Dynamic Ensemble Selection performance (DES-P)

class deslib.des.des_p.DESP(pool_classifiers, k=7, DFP=False, with_IH=False, safe_k=None, IH_rate=0.3, mode='selection')[source]

Dynamic ensemble selection-Performance(DES-P).

This method selects all base classifiers that achieve a classification performance, in the region of competence, that is higher than the random classifier (RC). The performance of the random classifier is defined by RC = 1/L, where L is the number of classes in the problem. If no base classifier is selected, the whole pool is used for classification.

Parameters:
pool_classifiers : list of classifiers

The generated_pool of classifiers trained for the corresponding classification problem. The classifiers should support the method “predict”.

k : int (Default = 7)

Number of neighbors used to estimate the competence of the base classifiers.

DFP : Boolean (Default = False)

Determines if the dynamic frienemy pruning is applied.
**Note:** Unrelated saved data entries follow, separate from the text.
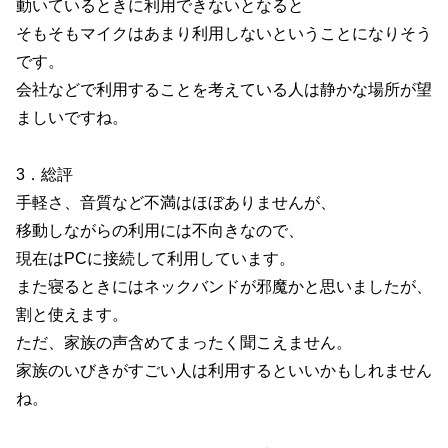
動いているときに利用できないとなると
そもそもマイクはあまり利用しないということになりそう
です。
会社などで利用することを考えている人は静かな場所が望
ましいですね。
3．総評
手軽さ、音質など不満はほぼありませんが、
移動しながらの利用には不向きなので、
現在はPCに接続して利用しています。
また寝るときにはネックバンドが邪魔かと思いましたが、
割と使えます。
ただ、家族の声含めてまったく聞こえません。
家族のいびきがすごい人は利用するといいかもしれません
ね。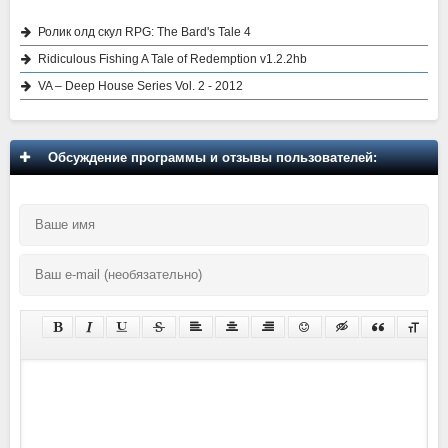
Ролик олд скул RPG: The Bard's Tale 4
Ridiculous Fishing A Tale of Redemption v1.2.2hb
VA – Deep House Series Vol. 2 - 2012
Обсуждение программы и отзывы пользователей: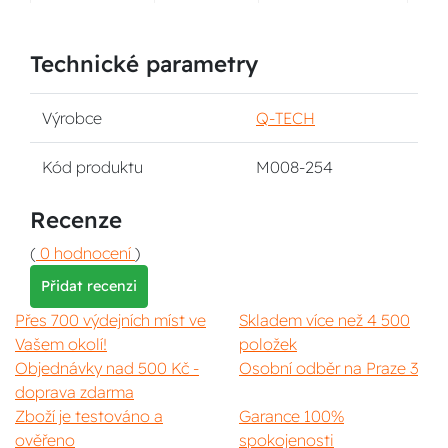
Technické parametry
Výrobce
Q-TECH
Kód produktu
M008-254
Recenze
(
0 hodnocení
)
Přidat recenzi
Přes 700 výdejních míst ve
Skladem více než 4 500
Vašem okolí!
položek
Objednávky nad 500 Kč -
Osobní odběr na Praze 3
doprava zdarma
Zboží je testováno a
Garance 100%
ověřeno
spokojenosti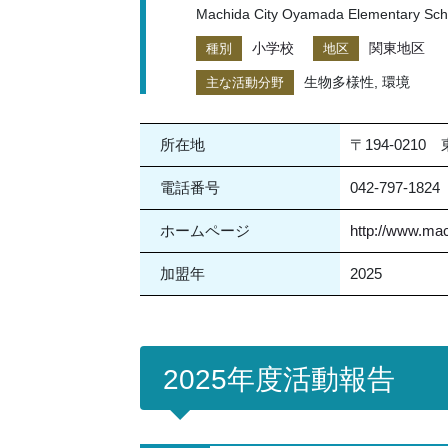
Machida City Oyamada Elementary Sch
小学校
関東地区
種別
地区
生物多様性, 環境
主な活動分野
所在地
〒194-021
電話番号
042-797-1824
ホームページ
http://www.mac
加盟年
2025
2025年度活動報告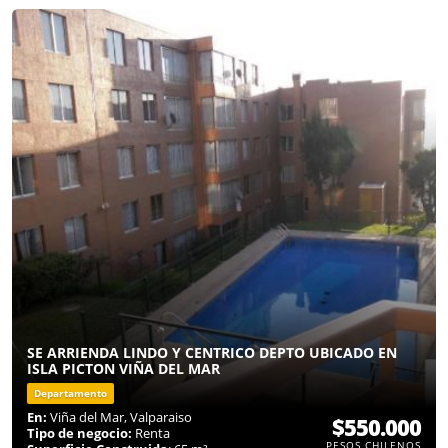
SE ARRIENDA LINDO Y CENTRICO DEPTO UBICADO EN
ISLA PICTON VIÑA DEL MAR
Departamento
En:
Viña del Mar, Valparaiso
$550.000
Tipo de negocio:
Renta
PESOS CHILENOS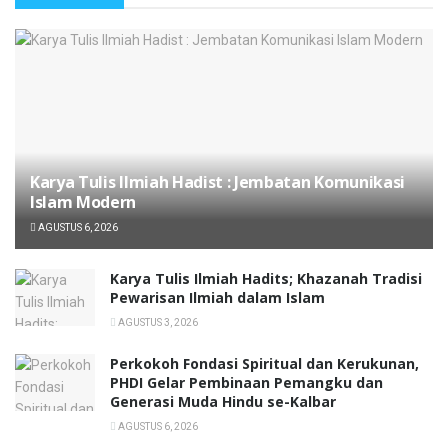
Karya Tulis Ilmiah Hadist : Jembatan Komunikasi
Islam Modern
AGUSTUS 6, 2026
Karya Tulis Ilmiah Hadits; Khazanah Tradisi
Pewarisan Ilmiah dalam Islam
AGUSTUS 3, 2026
Perkokoh Fondasi Spiritual dan Kerukunan,
PHDI Gelar Pembinaan Pemangku dan
Generasi Muda Hindu se-Kalbar
AGUSTUS 6, 2026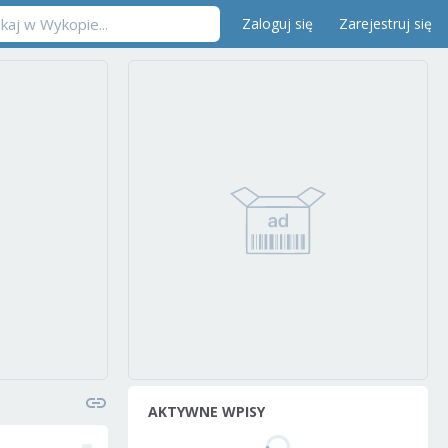
Zaloguj się
Zarejestruj się
AKTYWNE WPISY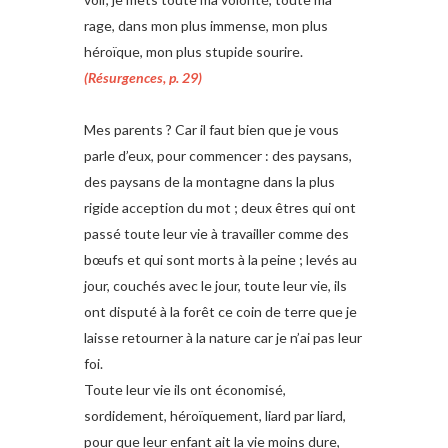
rage, dans mon plus immense, mon plus
héroïque, mon plus stupide sourire.
(Résurgences, p. 29)
Mes parents ? Car il faut bien que je vous
parle d’eux, pour commencer : des paysans,
des paysans de la montagne dans la plus
rigide acception du mot ; deux êtres qui ont
passé toute leur vie à travailler comme des
bœufs et qui sont morts à la peine ; levés au
jour, couchés avec le jour, toute leur vie, ils
ont disputé à la forêt ce coin de terre que je
laisse retourner à la nature car je n’ai pas leur
foi.
Toute leur vie ils ont économisé,
sordidement, héroïquement, liard par liard,
pour que leur enfant ait la vie moins dure,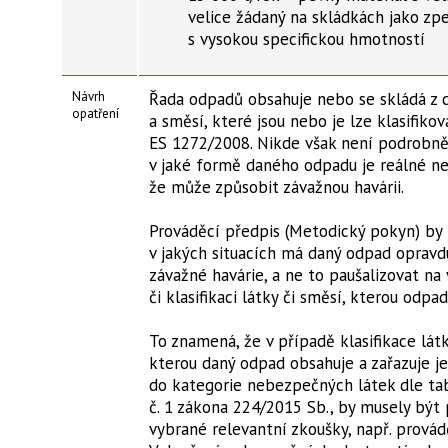
velice žádaný na skládkách jako zpe
s vysokou specifickou hmotností
Návrh
Řada odpadů obsahuje nebo se skládá z 
opatření
a směsí, které jsou nebo je lze klasifikov
ES 1272/2008. Nikde však není podrobně
v jaké formě daného odpadu je reálné n
že může způsobit závažnou havárii.
Prováděcí předpis (Metodický pokyn) by 
v jakých situacích má daný odpad opravd
závažné havárie, a ne to paušalizovat na 
či klasifikaci látky či směsí, kterou odpa
To znamená, že v případě klasifikace látk
kterou daný odpad obsahuje a zařazuje je
do kategorie nebezpečných látek dle tab
č. 1 zákona 224/2015 Sb., by musely být 
vybrané relevantní zkoušky, např. prová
with_IH : Boolean (Default = False)

Whether the hardness level of the region of competence is used to decide between using the DS algorithm or the KNN for classification of a given query sample.

safe_k : int (default = None)

The size of the indecision region.

IH_rate : float (default = 0.3)

Hardness threshold. If the hardness level of the competence region is lower than the IH_rate the KNN classifier is used. Otherwise, the DS algorithm is used for classification.

mode : String (Default = “selection”)

Whether the technique will perform dynamic selection, dynamic weighting or an hybrid approach for classification.

References

Woloszynski, Tomasz, et al. “A measure of competence based on random classification for dynamic ensemble selection.” Information Fusion 13.3 (2012): 207-213.

Woloszynski, Tomasz, and Marek Kurzynski. “A probabilistic model of classifier competence for dynamic ensemble selection.” Pattern Recognition 44.10 (2011): 2656-2668.

R. M. O. Cruz, R. Sabourin, and G. D. Cavalcanti, “Dynamic classifier selection: Recent advances and perspectives,” Information Fusion, vol. 41, pp. 195 – 216, 2018.

estimate_competence(query, predictions=None)[source]

estimate the competence of each base classifier \(c_{i}\) for the classification of the query sample base on its local performance.

\[\delta_{i,j} = \hat{P}(c_{i} \mid \theta_{j} ) - \frac{1}{L}\]
Parameters:
query : array of shape = [n_samples, n_features]

The test examples.

predictions : array of shape = [n_samples, n_classifiers]

Predictions of the base classifiers for all test examples.

Returns:
competences : array of shape = [n_samples, n_classifiers]

Competence level estimated for each base classifier and test example.

fit(X, y)[source]

Prepare the DS model by setting the KNN algorithm and pre-processing the information required to apply the DS methods

Parameters:
X : array of shape = [n_samples, n_features]

The input data.

y : array of shape = [n_samples]

class labels of each example in X.

Returns:
self
predict(X)[source]

Predict the class label for each sample in X.

Parameters:
X : array of shape = [n_samples, n_features]

The input data.

Returns:
predicted_labels : array of shape = [n_samples]

Predicted class label for each sample in X.

predict_proba(X)[source]

Estimates the posterior probabilities for sample in X.

Parameters:
X : array of shape = [n_samples, n_features]

The input data.

Returns:
predicted_proba : array of shape = [n_samples, n_classes]

Probabilities estimates for each sample in X.

score(X, y, sample_weight=None)[source]

Returns the mean accuracy on the given test data and labels.

In multi-label classification, this is the subset accuracy which is a harsh metric since you require for each sample that each label set be correctly predicted.

Parameters:
X : array-like, shape = (n_samples, n_features)

Test samples.

y : array-like, shape = (n_samples) or (n_samples, n_outputs)

True labels for X.

sample_weight : array-like, shape = [n_samples], optional

Sample weights.

Returns:
score : float

Mean accuracy of self.predict(X) wrt. y.

select(competences)[source]

Selects all base classifiers that obtained a local classification accuracy higher than the Random Classifier. The performance of the random classifier is denoted 1/L, where L is the number of classes in the problem.

Parameters:
competences : array of shape = [n_samples, n_classifiers]

Competence level estimated for each base classifier and test example.

Returns:
selected_classifiers : array of shape = [n_samples, n_classifiers]

Boolean matrix containing True if the base classifier is select, False otherwise.